Results of Fei et al. [2] showed that dasatinib therapy leads to CXCR4 expression increasing at the surface of cells in cases of p210 bcr-abl(+) acute lymphoblastic leukemia. In this case dasatinib and CXCR4-inhibitor combined therapy increases cell death. It demonstrates the usefulness of a TKI and CXCR4-inhibitor combination for CML and Ph (+)ALL therapy.

Results of Tabe et al. [8] demonstrate that lipid rafts of membranes provide key functional relays between Lyn and CXCR4. Thus, chemotaxis and homing of leukemia cells depends not only on CXCR4 inclusions in rafts, but depends on the cholesterol content in cell membranes.
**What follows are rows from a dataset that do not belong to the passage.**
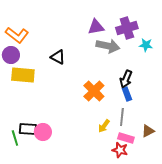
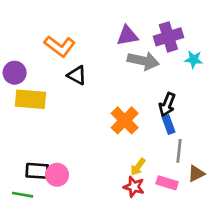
orange L-shape: (17, 35) -> (60, 46), moved
gray line: (122, 117) -> (179, 151), moved
green line: (15, 138) -> (23, 195), moved, turned -63
red star: (120, 150) -> (134, 187), moved

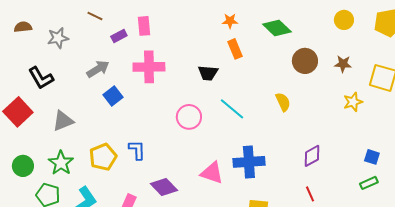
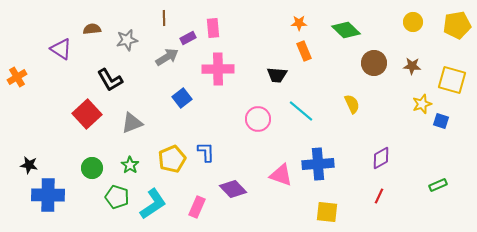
brown line: (95, 16) -> (164, 18), turned 63
gray arrow: (98, 69) -> (167, 57), moved
blue square: (372, 157) -> (441, 121), moved
green star: (61, 163) -> (130, 165), size x0.7
red line: (310, 194) -> (379, 196), turned 49

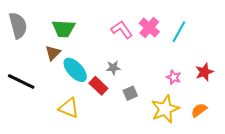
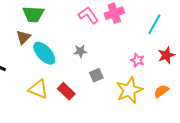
pink cross: (149, 28) -> (114, 13), turned 30
cyan line: (179, 32) -> (154, 24), moved
red rectangle: (98, 86) -> (66, 91), moved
That is why statins, inhibiting synthesis of cholesterol, can change membrane properties, destroying rafts. Additionally, there are some data that simvastatin or lovastatin and alfa 2 β combination in CML cellsleads to inhibited cell growth [6,9]. Thus cholesterol synthesis inhibition is a potential additional approach to CML therapy.


The current state of the researchprovides these conclusions:

1. It is necessary to  investigate the role of CXCR4 inhibitors more carefully, as they have a high potential for preventing stroma-mediated drug resistance.

2. Therapy using the double Src/abl kinase inhibitor dasatinib is more effective. 
This is most probably due to the influence of Lyn-kinase, which is one of the key components of indirect CXCL12/CXCR4-migration of normal and tumor hemopoietic cells.

3. It is necessary to keep in mind the potential usefulness of statin as an additional agent in CML therapy.


[References with links indicate that an article is available Open Access]

1. Dillmann F, Veldwijk MR, Laufs S, Sperandio M, Calandra G, Wenz F, Zeller J, Fruehauf S. Plerixafor inhibits chemotaxis toward SDF-1 and CXCR4-mediated stroma contact in a dose-dependent manner resulting in increased susceptibility of BCR-ABL+ cell to Imatinib and Nilotinib. Leuk Lymphoma. 2009 Oct;50(10):1676–86. doi: 10.1080/10428190903150847.

2. Fei F, Stoddart S, Müschen M, Kim YM, Groffen J, Heisterkamp N. Development of resistance to dasatinib in Bcr/Abl-positive acute lymphoblastic leukemia. Leukemia. 2010;24:813–820. doi: 10.1038/leu.2009.302.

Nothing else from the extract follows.